◆ What is expected ◆
Set down the full listing exactly as given. Any pictures are to be left out.

◆ Data shown ◆
════
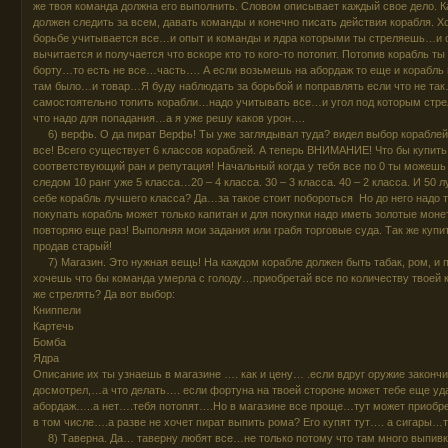
же твоя команда должна его выполнить. Словом описывает каждый свое дело. К
должен следить за всем, давать команды и конечно писать действия корабля. 
борьбе учитывается все…и опыт и команды и ядра которыми ты стреляешь…и о
вычитается и получается что вскоре кто то кого-то потопит. Потопив корабль ты
борту…то есть не все…часть…. А если возьмешь на абордаж то еще и корабль
там было…и товар…Я буду наблюдать за борьбой и поправлять если что не та
самостоятельно топить корабли…надо учитывать все…и угол под которым ст
что надо для попадания…а я уже решу каков урон….
6) верфь. О да пират Верфь! Ты уже заглядывал туда? видел выбор кораблей?
все! Всего существует 6 классов кораблей. А теперь ВНИМАНИЕ! Что бы купить
соответствующий ран и репутация! Начальный когда у тебя все по 0 ты можешь
следом 10 ранг уже 5 класса…20 – 4 класса. 30 – 3 класса. 40 – 2 класса. И 50
себе корабль лучшего класса? Да…за такое стоит побороться Но до него надо т
покупать корабль может только капитан и для покупки надо иметь золотые мо
повторяю еще раз! Выполняя мои задания или грабя торговые суда. Так же купи
продав старый!
7) Магазин. Это нужная вещь! На каждом корабле должен быть табак, ром, и
хочешь что бы команда умерла с голоду…приобретай все по количеству твоей 
же стрелять? Да вот выбор:
Книппели
Картечь
Бомба
Ядра
Описание их ты узнаешь в магазине …. как и цену… .если вдруг оружие закончи
досмотрел,…а что делать…. если фортуна на твоей стороне может тебе еще уда
абордаж…..а нет….тебя потопят….Но в магазине все проще…тут может приобре
в том числе….а разве не хочет пират выпить рома? Его купят тут…. а сигары
8) Таверна. Да… таверну любят все…не только потому что там много выпив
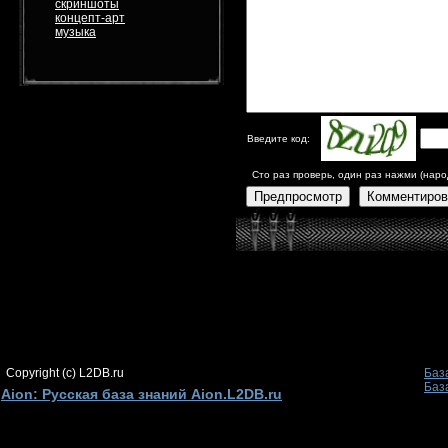
скриншоты
концепт-арт
музыка
Введите код:
Сто раз проверь, один раз нажми (наро
Предпросмотр
Комментиров
Copyright (c) L2DB.ru
Баз
Баз
Aion: Русская база знаний Aion.L2DB.ru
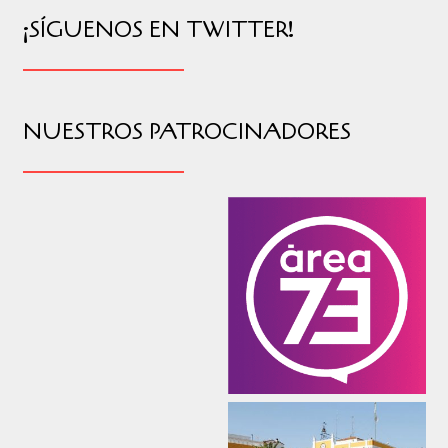
¡SÍGUENOS EN TWITTER!
NUESTROS PATROCINADORES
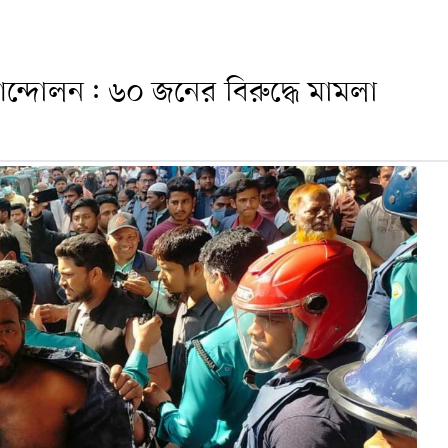
 আন্দোলন: ৬০ জনের বিরুদ্ধে মামলা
════
◆ Written solution ◆
же твоя команда должна его выполнить. Словом описывает каждый свое дело. К
должен следить за всем, давать команды и конечно писать действия корабля. 
борьбе учитывается все…и опыт и команды и ядра которыми ты стреляешь…и о
вычитается и получается что вскоре кто то кого-то потопит. Потопив корабль ты
борту…то есть не все…часть…. А если возьмешь на абордаж то еще и корабль
там было…и товар…Я буду наблюдать за борьбой и поправлять если что не та
самостоятельно топить корабли…надо учитывать все…и угол под которым ст
что надо для попадания…а я уже решу каков урон….
6) верфь. О да пират Верфь! Ты уже заглядывал туда? видел выбор кораблей?
все! Всего существует 6 классов кораблей. А теперь ВНИМАНИЕ! Что бы купить
соответствующий ран и репутация! Начальный когда у тебя все по 0 ты можешь
следом 10 ранг уже 5 класса…20 – 4 класса. 30 – 3 класса. 40 – 2 класса. И 50
себе корабль лучшего класса? Да…за такое стоит побороться Но до него надо т
покупать корабль может только капитан и для покупки надо иметь золотые мо
повторяю еще раз! Выполняя мои задания или грабя торговые суда. Так же купи
продав старый!
7) Магазин. Это нужная вещь! На каждом корабле должен быть табак, ром, и
хочешь что бы команда умерла с голоду…приобретай все по количеству твоей 
же стрелять? Да вот выбор:
Книппели
Картечь
Бомба
Ядра
Описание их ты узнаешь в магазине …. как и цену… .если вдруг оружие закончи
досмотрел,…а что делать…. если фортуна на твоей стороне может тебе еще уда
абордаж…..а нет….тебя потопят….Но в магазине все проще…тут может приобре
в том числе….а разве не хочет пират выпить рома? Его купят тут…. а сигары
8) Таверна. Да… таверну любят все…не только потому что там много выпив
скриншоты
концепт-арт
музыка
Введите код:
Сто раз проверь, один раз нажми (наро
Предпросмотр
Комментиров
Copyright (c) L2DB.ru
Баз
Баз
Aion: Русская база знаний Aion.L2DB.ru
¡SÍGUENOS EN TWITTER!
NUESTROS PATROCINADORES
 আন্দোলন: ৬০ জনের বিরুদ্ধে মামলা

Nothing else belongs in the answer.